======== DATA FOR REVIEW

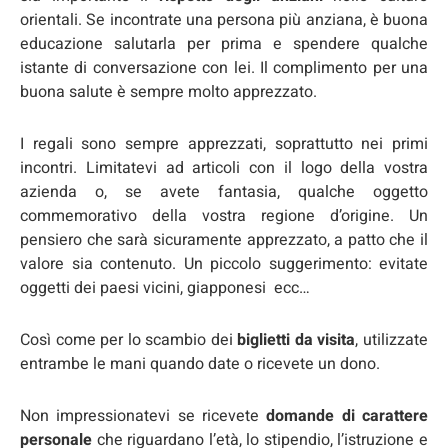
orientali. Se incontrate una persona più anziana, è buona
educazione salutarla per prima e spendere qualche
istante di conversazione con lei. Il complimento per una
buona salute è sempre molto apprezzato.
I regali sono sempre apprezzati, soprattutto nei primi
incontri. Limitatevi ad articoli con il logo della vostra
azienda o, se avete fantasia, qualche oggetto
commemorativo della vostra regione d’origine. Un
pensiero che sarà sicuramente apprezzato, a patto che il
valore sia contenuto. Un piccolo suggerimento: evitate
oggetti dei paesi vicini, giapponesi ecc…
Così come per lo scambio dei
biglietti da visita
, utilizzate
entrambe le mani quando date o ricevete un dono.
Non impressionatevi se ricevete
domande di carattere
personale
che riguardano l’età, lo stipendio, l’istruzione e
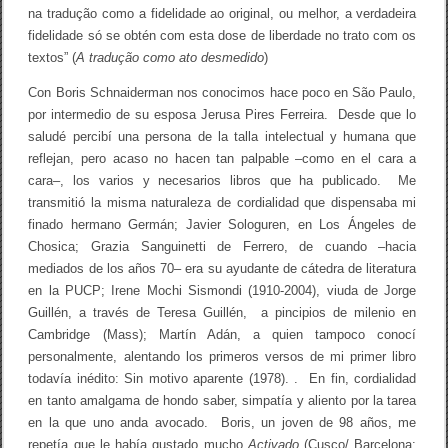
na tradução como a fidelidade ao original, ou melhor, a verdadeira
fidelidade só se obtén com esta dose de liberdade no trato com os
textos” (
A tradução como ato desmedido
)
Con Boris Schnaiderman nos conocimos hace poco en São Paulo,
por intermedio de su esposa Jerusa Pires Ferreira. Desde que lo
saludé percibí una persona de la talla intelectual y humana que
reflejan, pero acaso no hacen tan palpable –como en el cara a
cara–, los varios y necesarios libros que ha publicado. Me
transmitió la misma naturaleza de cordialidad que dispensaba mi
finado hermano Germán; Javier Sologuren, en Los Ángeles de
Chosica; Grazia Sanguinetti de Ferrero, de cuando –hacia
mediados de los años 70– era su ayudante de cátedra de literatura
en la PUCP; Irene Mochi Sismondi (1910-2004), viuda de Jorge
Guillén, a través de Teresa Guillén, a pincipios de milenio en
Cambridge (Mass); Martín Adán, a quien tampoco conocí
personalmente, alentando los primeros versos de mi primer libro
todavía inédito: Sin motivo aparente (1978). . En fin, cordialidad
en tanto amalgama de hondo saber, simpatía y aliento por la tarea
en la que uno anda avocado. Boris, un joven de 98 años, me
repetía que le había gustado mucho
Activado
(Cusco/ Barcelona:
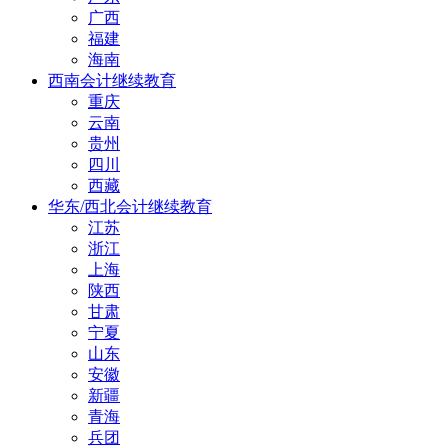
广西
福建
海南
西南会计继续教育
重庆
云南
贵州
四川
西藏
华东/西北会计继续教育
江苏
浙江
上海
陕西
甘肃
宁夏
山东
安徽
新疆
青海
兵团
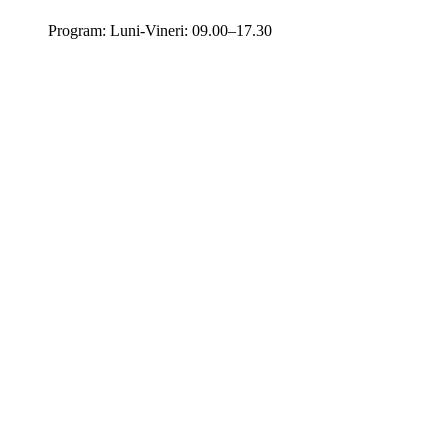
Program: Luni-Vineri: 09.00–17.30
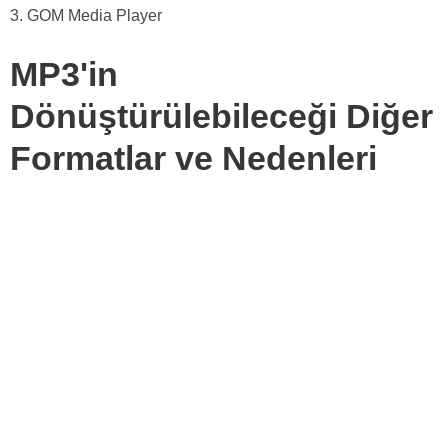
3. GOM Media Player
MP3'in
Dönüştürülebileceği Diğer
Formatlar ve Nedenleri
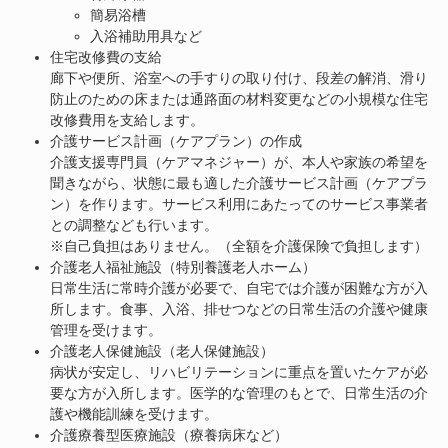
簡易浴槽
入浴補助用具など
住宅改修費の支給
廊下や便所、浴室への手すりの取り付け、段差の解消、滑り
防止のための床または通路面の材料変更などの小規模な住宅
改修費用を支給します。
介護サービス計画（ケアプラン）の作成
介護支援専門員（ケアマネジャー）が、本人や家族の希望を
聞きながら、状態に最も適した介護サービス計画（ケアプラ
ン）を作ります。サービス利用にあたってのサービス事業者
との調整なども行います。
※自己負担はありません。（全額を介護保険で負担します）
介護老人福祉施設（特別養護老人ホーム）
日常生活に常時介護が必要で、自宅では介護が困難な方が入
所します。食事、入浴、排せつなどの日常生活の介護や健康
管理を受けます。
介護老人保健施設（老人保健施設）
病状が安定し、リハビリテーションに重点を置いたケアが必
要な方が入所します。医学的な管理のもとで、日常生活の介
護や機能訓練を受けます。
介護療養型医療施設（療養病床など）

================

- _TASK TO COMPLETE_:
With the pictures omitted, reproduce the records in full and exactly.

- _EXERCISE RESULT_:
orientali. Se incontrate una persona più anziana, è buona
educazione salutarla per prima e spendere qualche
istante di conversazione con lei. Il complimento per una
buona salute è sempre molto apprezzato.
I regali sono sempre apprezzati, soprattutto nei primi
incontri. Limitatevi ad articoli con il logo della vostra
azienda o, se avete fantasia, qualche oggetto
commemorativo della vostra regione d’origine. Un
pensiero che sarà sicuramente apprezzato, a patto che il
valore sia contenuto. Un piccolo suggerimento: evitate
oggetti dei paesi vicini, giapponesi ecc…
Così come per lo scambio dei
biglietti da visita
, utilizzate
entrambe le mani quando date o ricevete un dono.
Non impressionatevi se ricevete
domande di carattere
personale
che riguardano l’età, lo stipendio, l’istruzione e
na tradução como a fidelidade ao original, ou melhor, a verdadeira
fidelidade só se obtén com esta dose de liberdade no trato com os
textos” (
A tradução como ato desmedido
)
Con Boris Schnaiderman nos conocimos hace poco en São Paulo,
por intermedio de su esposa Jerusa Pires Ferreira. Desde que lo
saludé percibí una persona de la talla intelectual y humana que
reflejan, pero acaso no hacen tan palpable –como en el cara a
cara–, los varios y necesarios libros que ha publicado. Me
transmitió la misma naturaleza de cordialidad que dispensaba mi
finado hermano Germán; Javier Sologuren, en Los Ángeles de
Chosica; Grazia Sanguinetti de Ferrero, de cuando –hacia
mediados de los años 70– era su ayudante de cátedra de literatura
en la PUCP; Irene Mochi Sismondi (1910-2004), viuda de Jorge
Guillén, a través de Teresa Guillén, a pincipios de milenio en
Cambridge (Mass); Martín Adán, a quien tampoco conocí
personalmente, alentando los primeros versos de mi primer libro
todavía inédito: Sin motivo aparente (1978). . En fin, cordialidad
en tanto amalgama de hondo saber, simpatía y aliento por la tarea
en la que uno anda avocado. Boris, un joven de 98 años, me
repetía que le había gustado mucho
Activado
(Cusco/ Barcelona:
广西
福建
海南
西南会计继续教育
重庆
云南
贵州
四川
西藏
华东/西北会计继续教育
江苏
浙江
上海
陕西
甘肃
宁夏
山东
安徽
新疆
青海
兵团
Program: Luni-Vineri: 09.00–17.30
3. GOM Media Player
MP3'in
Dönüştürülebileceği Diğer
Formatlar ve Nedenleri
簡易浴槽
入浴補助用具など
住宅改修費の支給
廊下や便所、浴室への手すりの取り付け、段差の解消、滑り
防止のための床または通路面の材料変更などの小規模な住宅
改修費用を支給します。
介護サービス計画（ケアプラン）の作成
介護支援専門員（ケアマネジャー）が、本人や家族の希望を
聞きながら、状態に最も適した介護サービス計画（ケアプラ
ン）を作ります。サービス利用にあたってのサービス事業者
との調整なども行います。
※自己負担はありません。（全額を介護保険で負担します）
介護老人福祉施設（特別養護老人ホーム）
日常生活に常時介護が必要で、自宅では介護が困難な方が入
所します。食事、入浴、排せつなどの日常生活の介護や健康
管理を受けます。
介護老人保健施設（老人保健施設）
病状が安定し、リハビリテーションに重点を置いたケアが必
要な方が入所します。医学的な管理のもとで、日常生活の介
護や機能訓練を受けます。
介護療養型医療施設（療養病床など）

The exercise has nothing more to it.